# Running XGBoost on Azure HDInsight
This Notebook will walk you through on the detailed steps on how to build, install, and run XGBoost on HDInsight, the managed Hadoop and Spark solution on Azure.
![XGBoost](https://raw.githubusercontent.com/dmlc/dmlc.github.io/master/img/logo-m/xgboost.png) 

### XGBoost
XGBoost is an optimized distributed gradient boosting library designed to be highly efficient, flexible and portable. It implements machine learning algorithms under the Gradient Boosting framework. XGBoost provides a parallel tree boosting (also known as GBDT, GBM) that solve many data science problems in a fast and accurate way.

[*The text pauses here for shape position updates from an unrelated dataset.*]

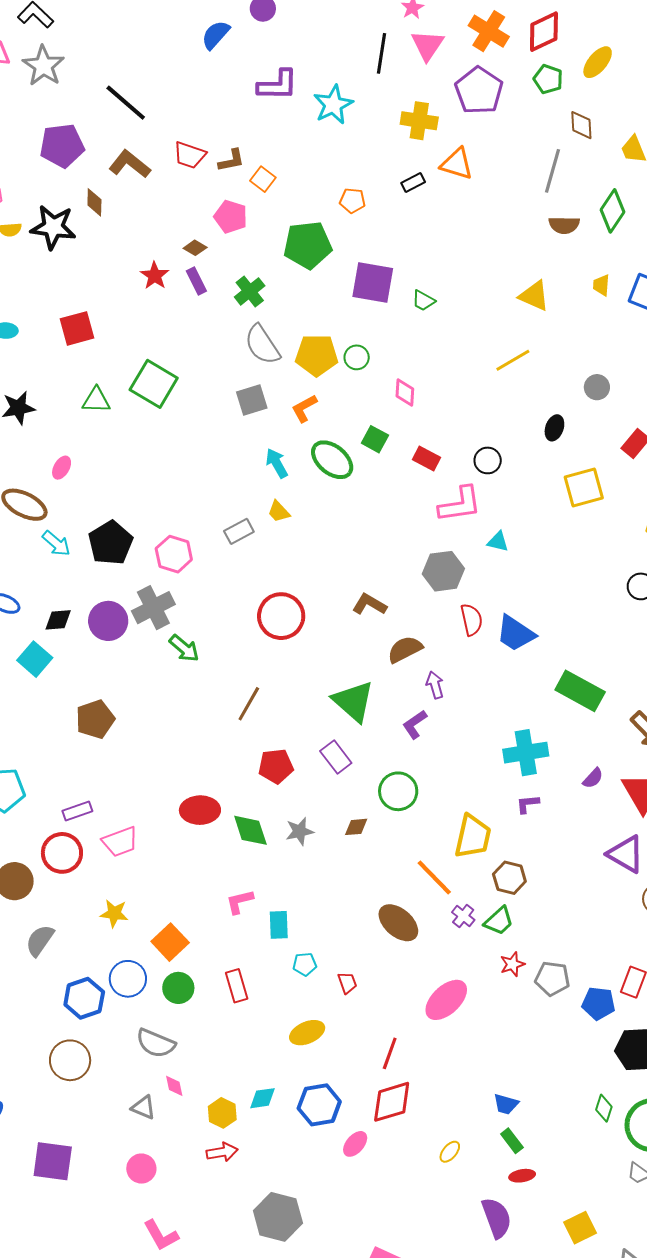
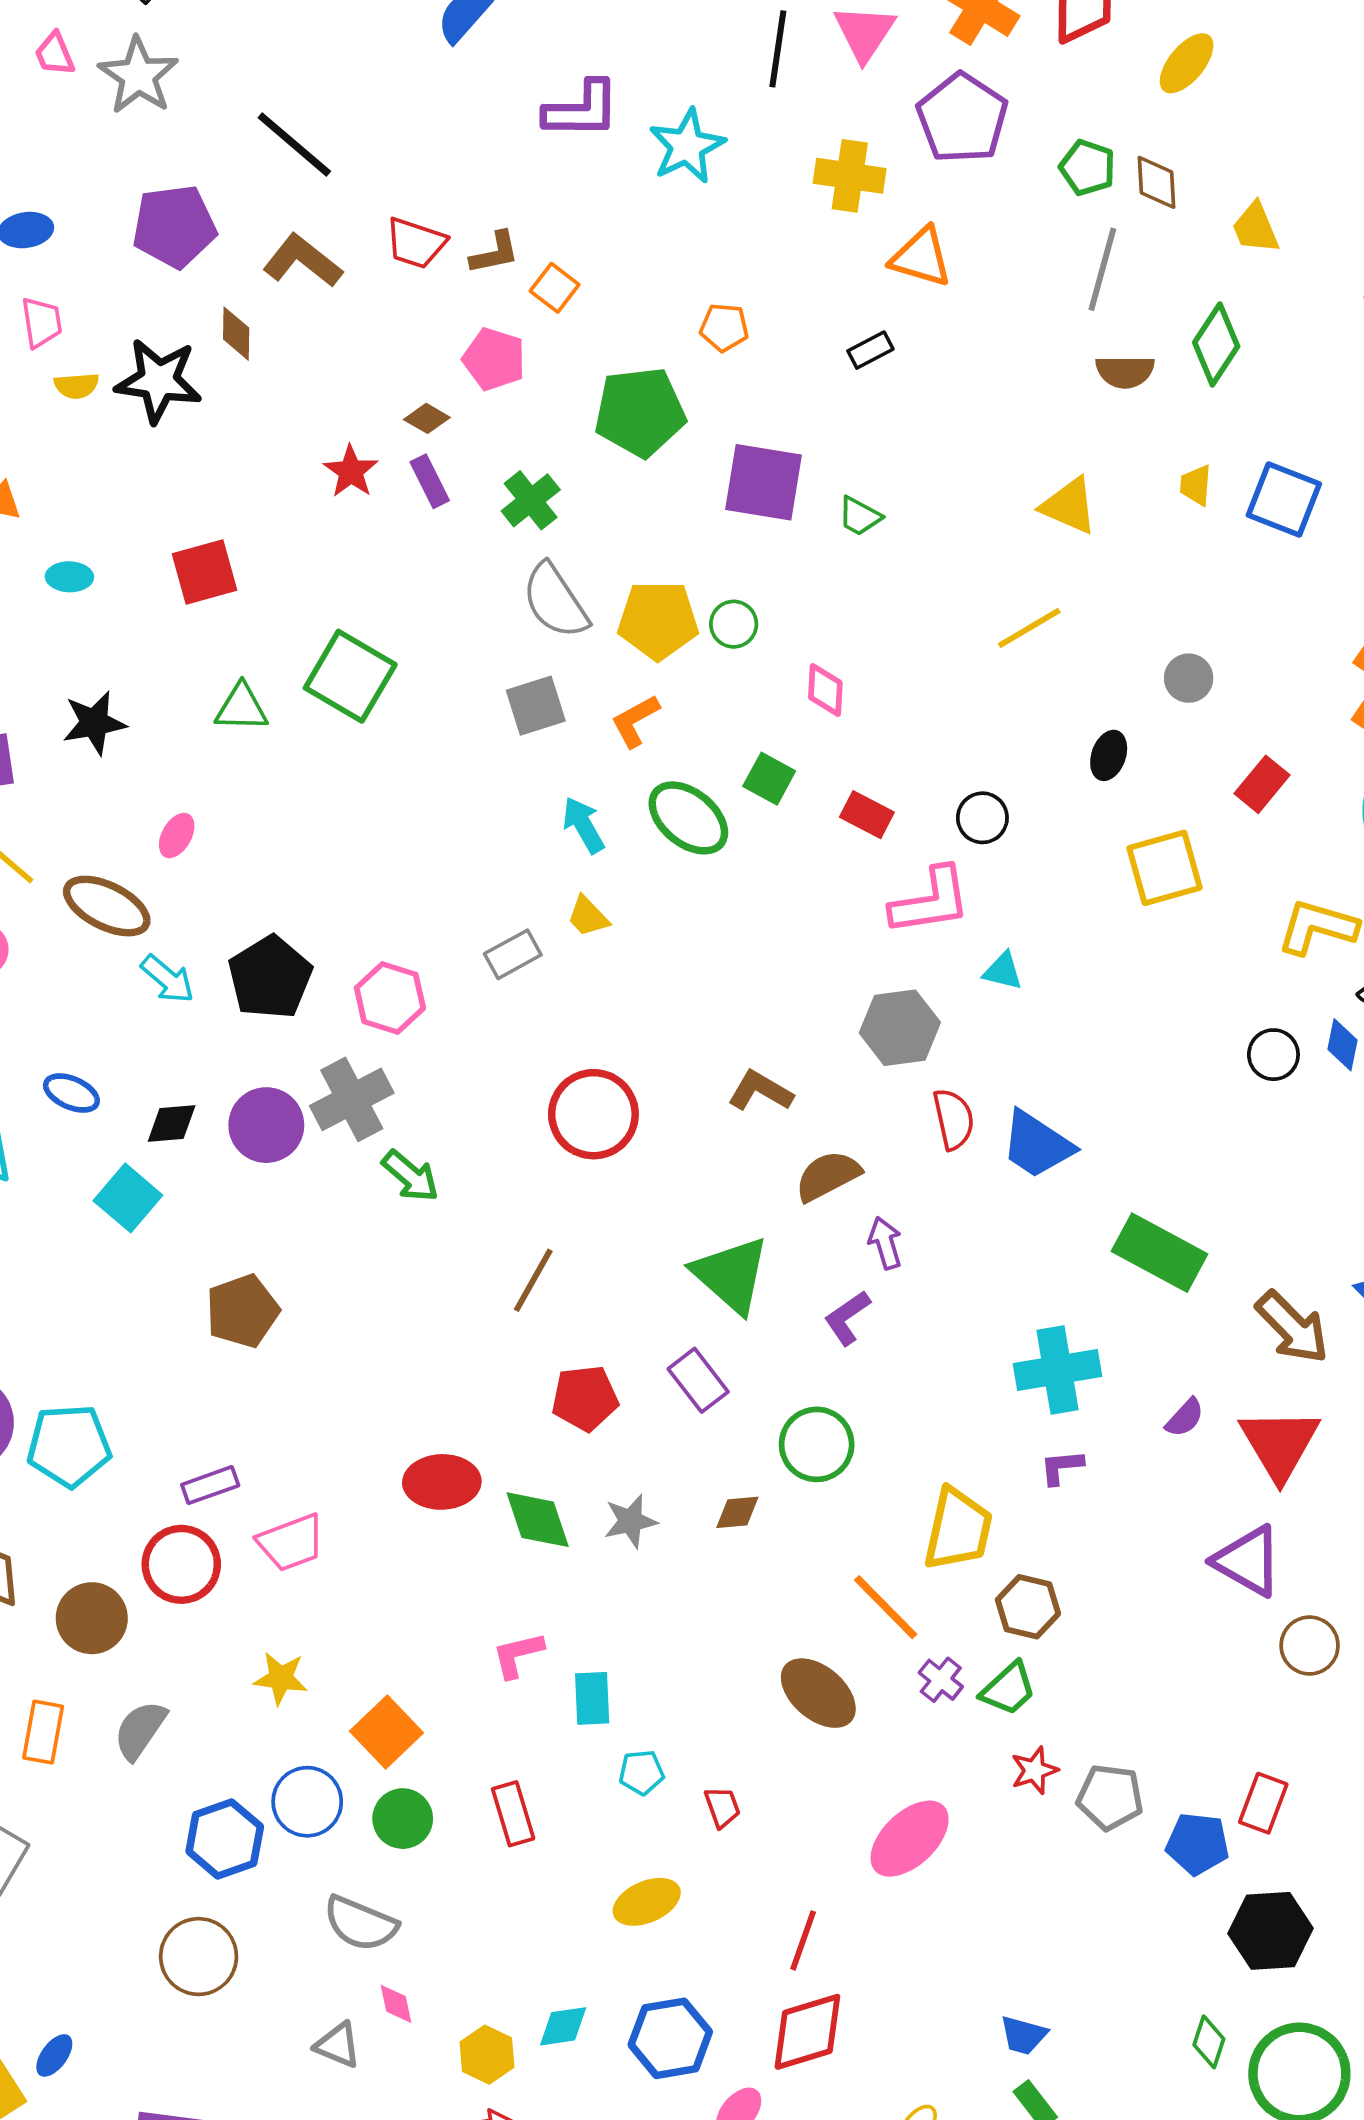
green pentagon: (548, 79) -> (1087, 168), moved
black rectangle: (413, 182) -> (870, 350), moved

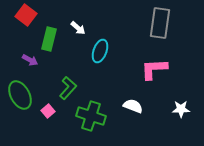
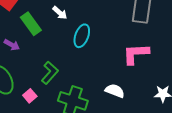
green rectangle: (49, 39) -> (31, 24), turned -50

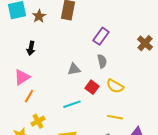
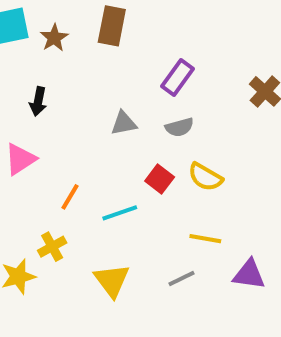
gray semicircle: (102, 61) -> (179, 127), turned 88
gray triangle: (74, 69) -> (124, 123), moved
orange line: (29, 96) -> (70, 197), moved

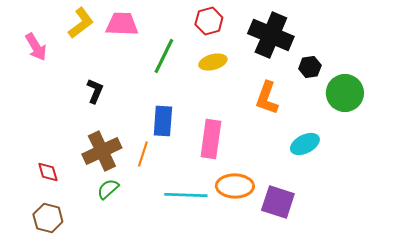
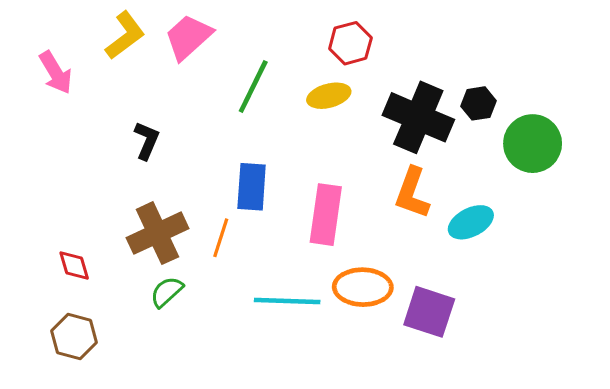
red hexagon: (209, 21) -> (350, 43), moved
pink trapezoid: (122, 24) -> (188, 37), turned -44
black cross: (271, 35) -> (418, 117), moved
orange L-shape: (267, 98) -> (412, 193), moved

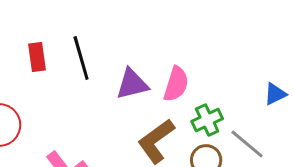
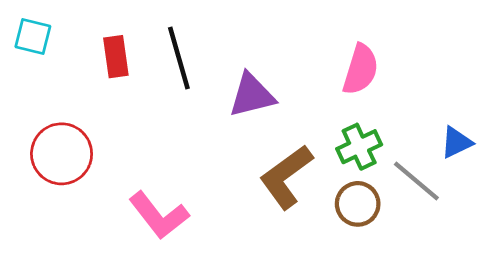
pink semicircle: (176, 84) -> (361, 69), moved
blue triangle: (275, 94) -> (456, 142), moved

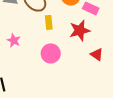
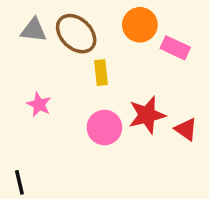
red star: (80, 30) -> (147, 115), moved

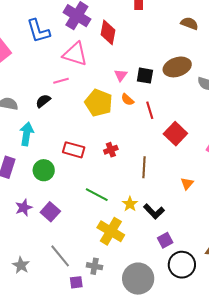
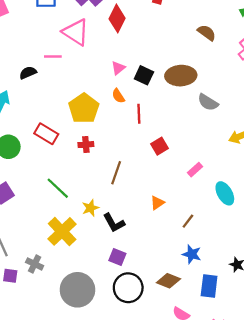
yellow pentagon: (99, 103) -> (84, 108), moved
red square: (175, 134) -> (160, 146), size x0.7
purple square: (165, 240) -> (117, 257), turned 35

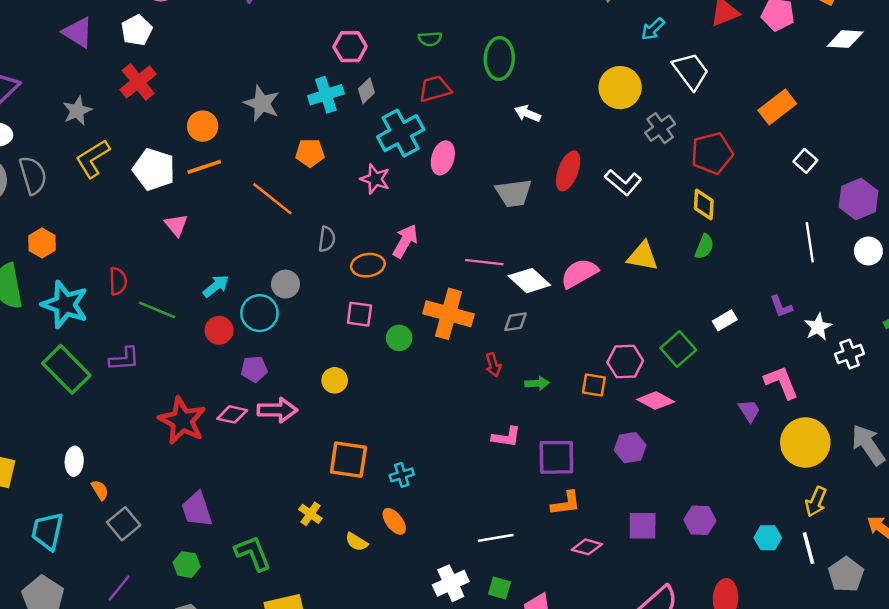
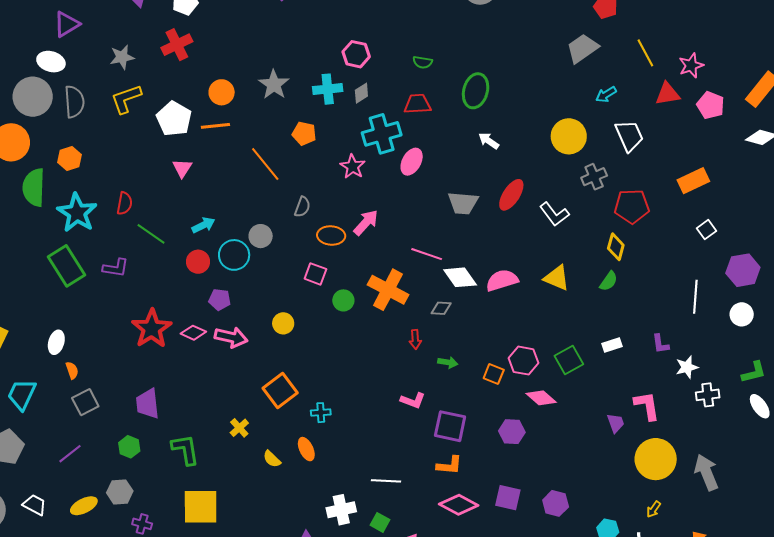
orange square: (348, 460) -> (280, 390), turned 32
yellow arrow: (816, 502) -> (654, 509), size x0.7
pink diamond: (587, 547) -> (459, 505), size x1.5

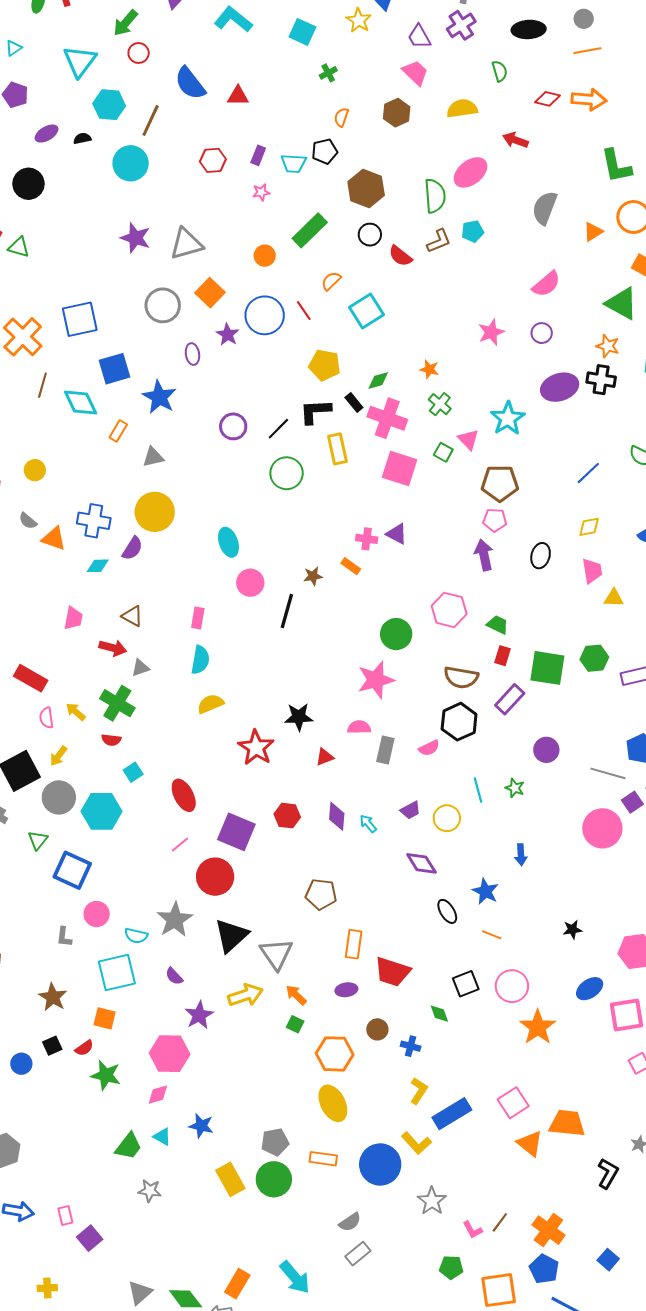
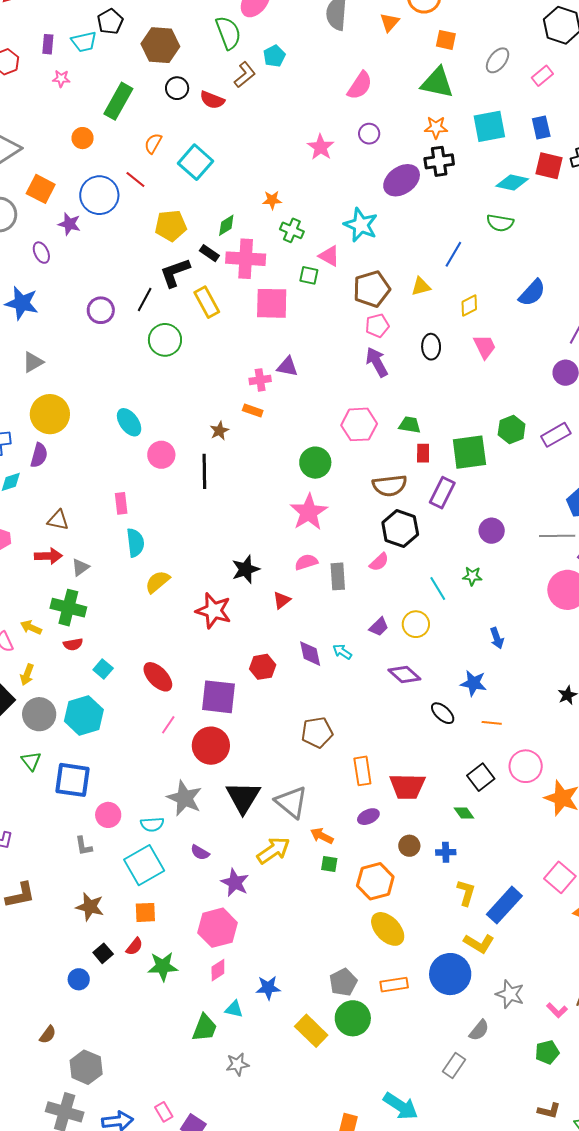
pink star: (261, 192) -> (61, 79), turned 30
yellow triangle: (614, 598) -> (421, 287), moved
gray semicircle: (350, 1222) -> (479, 1030), moved

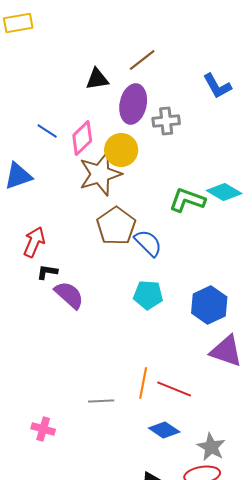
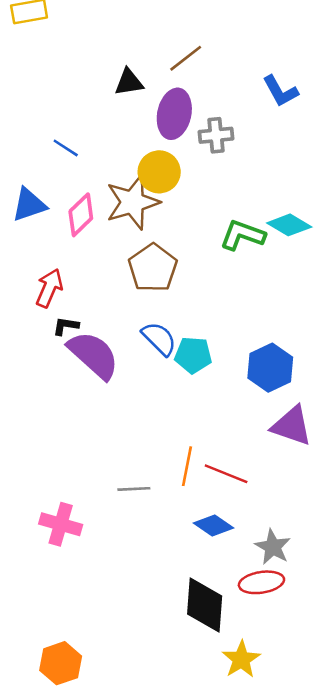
pink diamond: (82, 138) -> (81, 215), moved
blue semicircle: (148, 243) -> (159, 339), moved
purple semicircle: (69, 295) -> (93, 355), size x1.4
pink cross: (43, 429) -> (61, 524), size x1.4

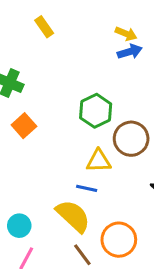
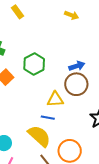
blue arrow: (130, 52) -> (77, 66), moved
green hexagon: (96, 111) -> (34, 64), moved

The same code runs on major distributed environment (Hadoop, SGE, MPI) and can solve problems beyond billions of examples.

It is not designed as a generic Machine Learning framework; it is designed as a library very specialized in boosting tree algorithm, and is widely used from production to experimental projects.

For more details on XGBoost, please go to XGBoost [GitHub page](https://github.com/dmlc/xgboost).



### How to use this notebook
This notebook basically provides an E2E workflow from building XGBoost jars, deploying the jars to Azure Storage, to running Boosting Tree algorithm to HDInsight.

### Building XGBoost from source code
The following code snippet 

- installs the required libraries for building XGBoost
- builds XGBoost using Maven
- put the compiled jars to the default storage account of the HDInsight cluster
- put the sample data to the default storage account of the HDInsight cluster

The cell below is using the %%sh magic which will execute the code below as bash scripts in the head node.

You might see something like this when building xgboost. This is expected and the final test should pass.

    Tracker started, with env={DMLC_NUM_SERVER=0, DMLC_TRACKER_URI=10.0.0.15, DMLC_TRACKER_PORT=9091, DMLC_NUM_WORKER=4}
    17/08/14 22:41:34 ERROR Executor: Exception in task 3.0 in stage 0.0 (TID 3)
    java.lang.RuntimeException: Worker exception.
            at ml.dmlc.xgboost4j.scala.spark.RabitTrackerRobustnessSuite$$anonfun$1$$anonfun$2.apply(RabitTrackerRobustnessSuite.scala:72)
            at ml.dmlc.xgboost4j.scala.spark.RabitTrackerRobustnessSuite$$anonfun$1$$anonfun$2.apply(RabitTrackerRobustnessSuite.scala:66)
            at org.apache.spark.rdd.RDD$$anonfun$mapPartitions$1$$anonfun$apply$23.apply(RDD.scala:796)


In [6]:
%%sh
sudo apt-get update
sudo apt-get install -y maven git build-essential cmake python-setuptools
git clone --recursive https://github.com/dmlc/xgboost

#builds XGBoost using Maven
cd xgboost/jvm-packages
mvn -DskipTests=true install

#put the compiled packge to shared storage
#put to root folder for simplicity
hadoop fs -put -f xgboost4j-spark/target/xgboost4j-spark-0.7.jar /
hadoop fs -put -f xgboost4j/target/xgboost4j-0.7.jar /
hadoop fs -put -f xgboost4j-example/target/xgboost4j-example-0.7.jar /


#put the sample data to shared storage
hadoop fs -put -f ..//demo/data/agaricus.txt* /

Process is terminated.


### Start a Spark session
After putting the jars and the files to the Azure Storage, which is shared across all the HDInsight nodes, the next step is to start a Spark session and call the XGBoost libraries. 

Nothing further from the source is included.